● **WHAT YOU ARE ASKED TO DO**: Which lines below contain "Choose"? Pull them out.

● **THE INPUT**:
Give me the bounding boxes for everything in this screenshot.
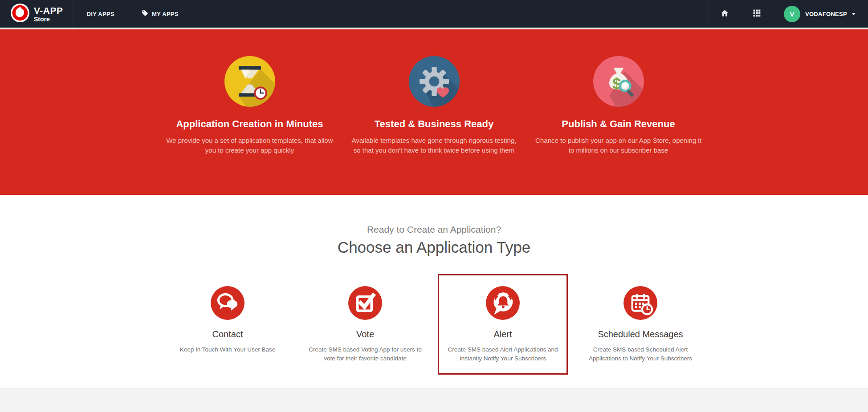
feature-card-creation: Application Creation in Minutes We provi… [160, 56, 339, 195]
apps-grid-button[interactable] [741, 0, 773, 28]
nav-item-diy-apps[interactable]: DIY APPS [73, 0, 128, 28]
chat-bubbles-icon [167, 286, 289, 320]
brand-subtitle: Store [34, 16, 63, 22]
application-chooser: Ready to Create an Application? Choose a… [0, 195, 868, 375]
vodafone-logo-icon [11, 4, 29, 24]
app-title: Vote [304, 329, 426, 339]
feature-card-revenue: $ Publish & Gain Revenue Chance to publi… [529, 56, 708, 195]
section-title: Choose an Application Type [0, 238, 868, 256]
calendar-clock-icon [579, 286, 701, 320]
nav-item-label: MY APPS [152, 11, 179, 17]
avatar: V [784, 6, 800, 22]
feature-description: Chance to publish your app on our App St… [533, 136, 705, 155]
money-bag-icon: $ [529, 56, 708, 107]
nav-item-label: DIY APPS [87, 11, 114, 17]
nav-item-my-apps[interactable]: MY APPS [128, 0, 192, 28]
navbar-right: V VODAFONESP [709, 0, 868, 28]
top-navbar: V-APP Store DIY APPS MY APPS [0, 0, 868, 28]
app-title: Contact [167, 329, 289, 339]
app-tile-vote[interactable]: Vote Create SMS based Voting App for use… [300, 274, 430, 375]
vote-checkbox-icon [304, 286, 426, 320]
brand-title: V-APP [34, 6, 63, 15]
apps-grid-icon [753, 9, 761, 19]
hero-section: Application Creation in Minutes We provi… [0, 29, 868, 195]
tag-icon [142, 10, 148, 18]
app-description: Keep In Touch With Your User Base [169, 345, 286, 354]
app-type-tiles: Contact Keep In Touch With Your User Bas… [0, 274, 868, 375]
app-description: Create SMS based Alert Applications and … [444, 345, 562, 364]
app-title: Alert [442, 329, 564, 339]
app-description: Create SMS based Voting App for users to… [306, 345, 424, 364]
footer-strip [0, 388, 868, 412]
feature-title: Tested & Business Ready [345, 118, 524, 130]
feature-description: We provide you a set of application temp… [164, 136, 336, 155]
app-tile-scheduled-messages[interactable]: Scheduled Messages Create SMS based Sche… [575, 274, 705, 375]
user-name: VODAFONESP [805, 11, 847, 17]
brand-text: V-APP Store [34, 6, 63, 22]
home-button[interactable] [709, 0, 741, 28]
chevron-down-icon [852, 13, 856, 17]
app-description: Create SMS based Scheduled Alert Applica… [582, 345, 699, 364]
feature-card-tested: Tested & Business Ready Available templa… [345, 56, 524, 195]
app-title: Scheduled Messages [579, 329, 701, 339]
feature-title: Publish & Gain Revenue [529, 118, 708, 130]
gear-heart-icon [345, 56, 524, 107]
section-subtitle: Ready to Create an Application? [0, 224, 868, 235]
app-tile-contact[interactable]: Contact Keep In Touch With Your User Bas… [163, 274, 293, 365]
brand-logo[interactable]: V-APP Store [0, 0, 73, 28]
feature-description: Available templates have gone through ri… [348, 136, 520, 155]
alert-bell-bubble-icon [442, 286, 564, 320]
feature-title: Application Creation in Minutes [160, 118, 339, 130]
user-menu[interactable]: V VODAFONESP [773, 0, 868, 28]
hourglass-clock-icon [160, 56, 339, 107]
app-tile-alert[interactable]: Alert Create SMS based Alert Application… [438, 274, 568, 375]
home-icon [721, 9, 729, 19]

● **COMPLETED EXERCISE**:
application-chooser: Ready to Create an Application? Choose a… [0, 195, 868, 375]
section-title: Choose an Application Type [0, 238, 868, 256]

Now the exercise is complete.